The 70-200mm f2.8 IS L MII is an outstanding zoom lens and one of the handful that can take a 2*teleconverter and preform to a good standard. Many others zooms (even the previous version of the 70-200mm f2.8 IS L) simply take too much of an image quality hit with a 2*TC to be worth using it on for anything beyond a record shot. 

The performance of the 70-200mm f2.8 IS L MII plus a 2*TC MII is about in line with a Canon 100-400mm IS L lens (the latter lens does have the edge in side by side un-edited test shots, however its only a very slight lead and after editing its very hard to impossible to tell results apart).
You will see the image quality take a hit, however if you stop down to around f7.1 or f8 you'll get a very usable level of image quality from the combo (remember the lens will already be a 140-400mm f5.6 lens so that is only one stop down from wide open). It's a combo I use myself and its a great setup for giving you some good quality reach all from a single lens.

The 1.4TC works fantastically well and honestly even on the previous version of the lens you could hardly tell from the image quality that the 1.4TC is attached and the MII its even harder.


So the 1.4TC can work without any problems at all, giving you a nice boost to range whilst hardly affecting the image quality. The 2*TC will give you a noticeable drop, but the resulting photos are still very usable and up to a high standard. For a cheap way to make the 70-200mm MII into a more versatile lens its a great option if you need the range. 

The only real full weakness is that the maximum aperture is f5.6 with the 2*TC and the maximum ideal aperture is around f7.1-f8. Now at 400mm that isn't uncommon to use those apertures even when one has access to wider aperture lenses like the 400mm f2.8 since depth of field is an important consideration - however it clearly leaves you with less options in lower light conditions. 


Note that the MIII teleconverters are a general improvement over the MII, however it is not a night and day difference and much of the improvement is in the corners; something that you'll notice a bit less with a crop sensor camera since much of those corner zones are already cropped off in the shot.

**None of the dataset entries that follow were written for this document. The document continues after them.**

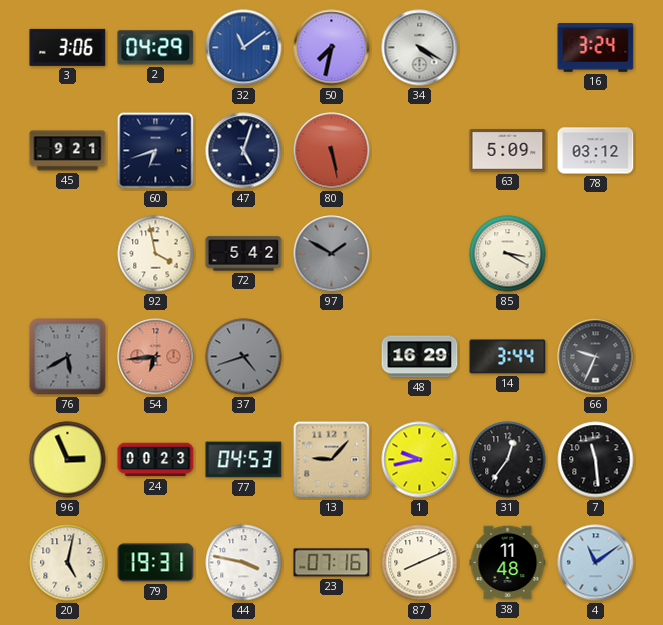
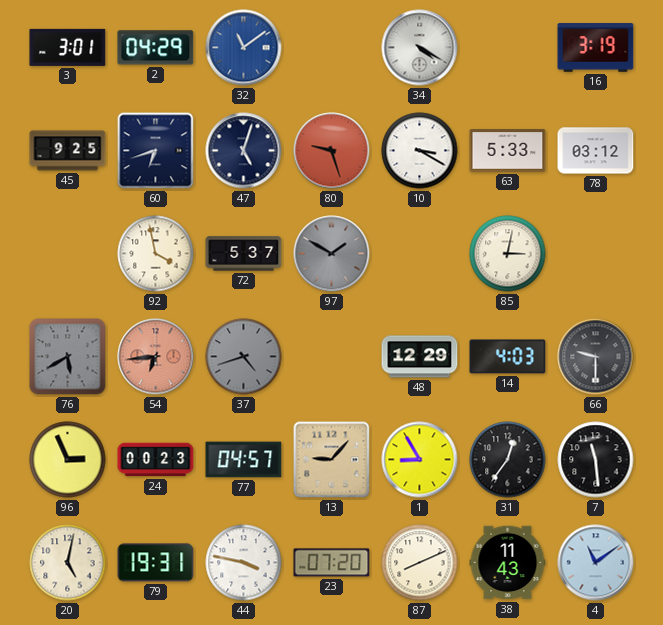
3: 3:06 -> 3:01
50: 7:32 -> none
16: 3:24 -> 3:19
45: 9:21 -> 9:25
80: 5:28 -> 9:27
10: none -> 3:20
63: 5:09 -> 5:33
72: 5:42 -> 5:37
85: 3:20 -> 3:02
48: 16:29 -> 12:29
14: 3:44 -> 4:03
66: 9:34 -> 9:30
77: 04:53 -> 04:57
1: 9:43 -> 8:55
23: 07:16 -> 07:20
38: 11:48 -> 11:43
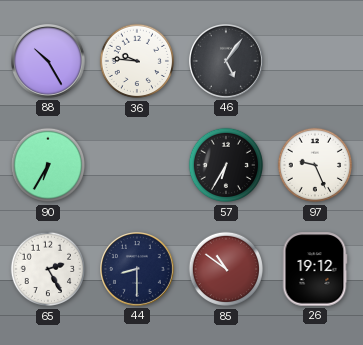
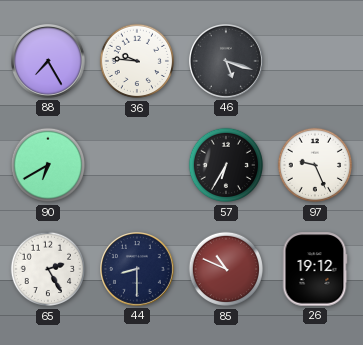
88: 10:25 -> 7:25
46: 5:06 -> 5:18
90: 6:35 -> 6:40
85: 10:51 -> 10:49
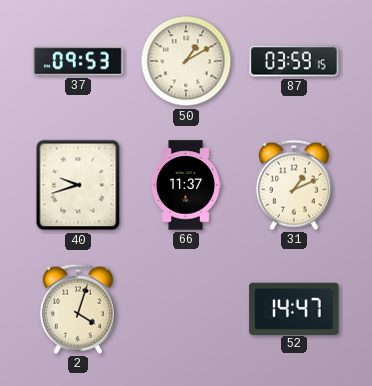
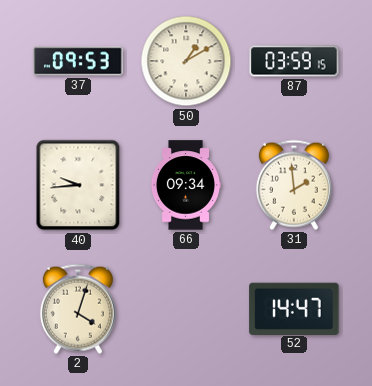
40: 9:42 -> 9:44
66: 11:37 -> 09:34
31: 1:11 -> 1:59
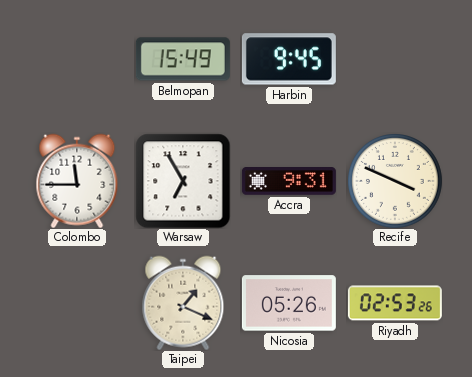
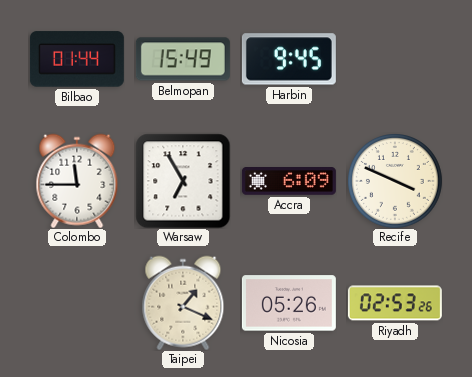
Bilbao: none -> 01:44
Accra: 9:31 -> 6:09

So MII or MIII teleconverters will work great.


----------



## horseracingfreak (Jul 30, 2013)

OVER: almost sounds like you think the 1.4 might be plenty, and would have less unedited issues then the 2.0..there the same price so cost doesnt matter..would that be an accurate assessment?


----------



## Derrel (Jul 30, 2013)

Think about what a 1.4x converter actually yields: it gives you a top end of 280mm. With a one-f/stop light loss, and an image quality loss. 

ALL of the other focal lengths also suffer a one-stop light loss, and somewhat degraded image quality.

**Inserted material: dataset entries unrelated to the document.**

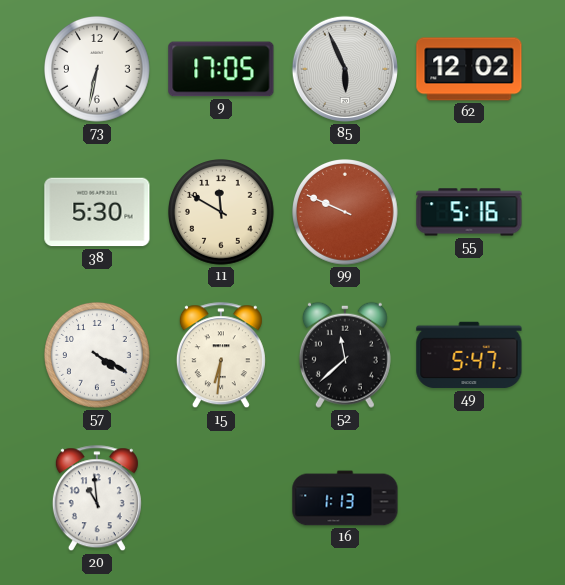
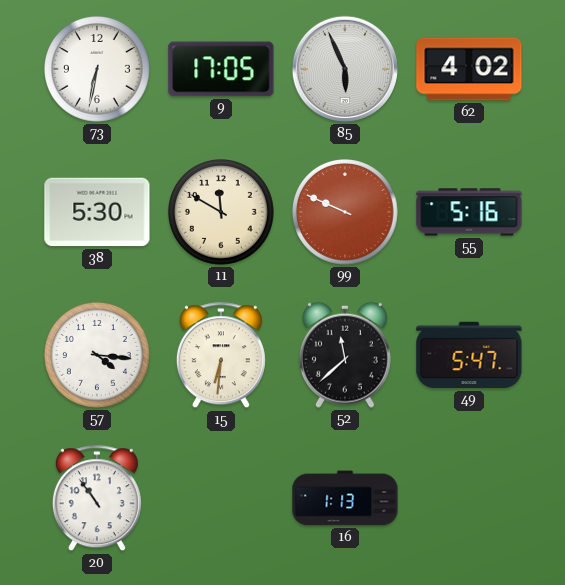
62: 12:02 -> 4:02
57: 4:20 -> 4:16
20: 10:59 -> 10:54
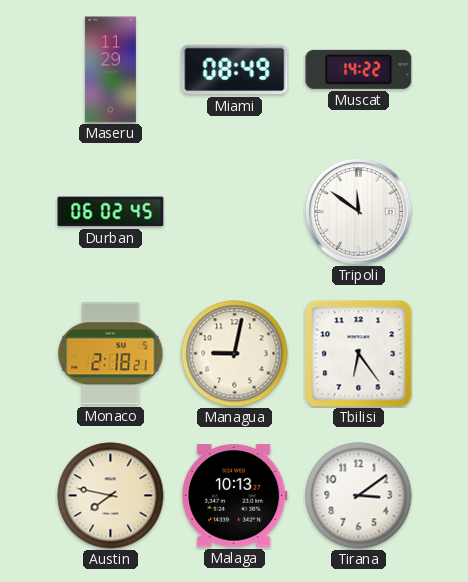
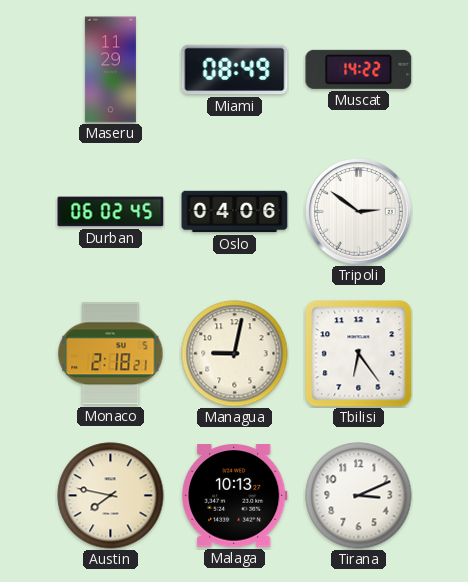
Oslo: none -> 04:06
Tripoli: 11:51 -> 2:51
Tirana: 3:09 -> 3:11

You get a 98-280mm zoom range with the 1.4x added. But the thing is...98mm with the TC on there is one stop slower, and also image-degraded, as compared to 98mm with the bare lens.

When you actually have a 1.4x TC on a 70-200, you are gaining NOTHING, and losing a lot, over the majority of the zoom's entire range. Every single zoom setting from 70mm to 143mm on the lens is BETTER, and faster, without the teleconverter on the lens.


----------



## Overread (Jul 30, 2013)

Ahh but Derrel you don't add a teleconverter for the short end, you add it for the long end - I've personally found the 1.4TC works well on the 200mm as you can see the difference between 200mm and 280mm and when you want that little bit more its worth it; whilst still being able to zoom back to very usable shorter focal lengths.

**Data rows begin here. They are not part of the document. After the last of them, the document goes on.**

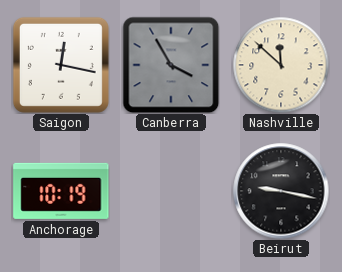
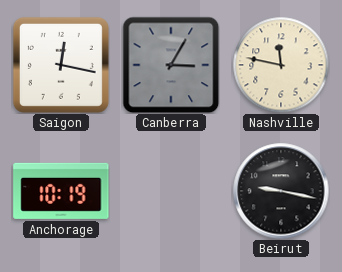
Canberra: 3:55 -> 3:05
Nashville: 11:52 -> 11:47
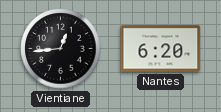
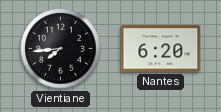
Vientiane: 12:44 -> 7:44
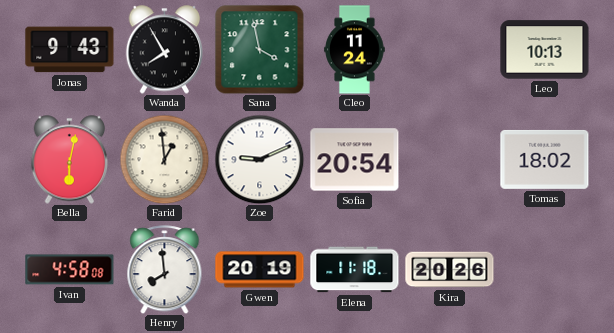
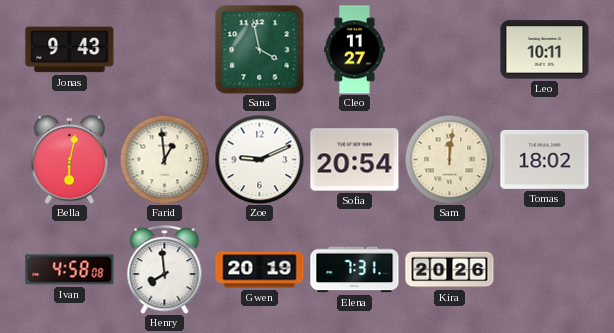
Wanda: 7:55 -> none
Cleo: 11:24 -> 11:27
Leo: 10:13 -> 10:11
Sam: none -> 12:01
Elena: 11:18 -> 7:31
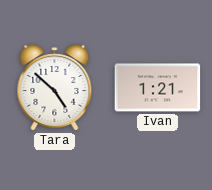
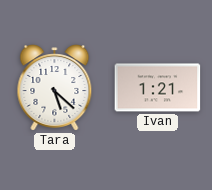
Tara: 4:52 -> 5:22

That said 280mm is nothing like the 400mm that the 2*TC gives you. If you need that range then the 2*TC is what you need; every test I've seen shows that you get superior image quality using a teleconverter instead of cropping to get the same image. That said that assumes a good exposure; the loss of 2 stops of light can be a problem; but on the flipside getting those stops back with a high quality lens (ergo a 400mm f2.8) is very expensive (and also very heavy!)


----------



## Derrel (Jul 30, 2013)

That's my point...the 1.4x teleconverter is in the way and a detriment MOST of the time...you need to REMOVE it all the freaking time. That's why a 1.4x teleconverter (I own two 1.4x AF-s models) is seldom ever used with a zoom lens....it's not as good as my 300/4 or 300/2.8, and it impairs every single focal length and loses aperture over the vast majority of the 70-200's range.

And the additional length of 280mm versus 200mm is paltry...might just as well CROP in-camera with a modern, high-MP sensor, and get a better image, with better optical performance, and no loss of lens aperture.


----------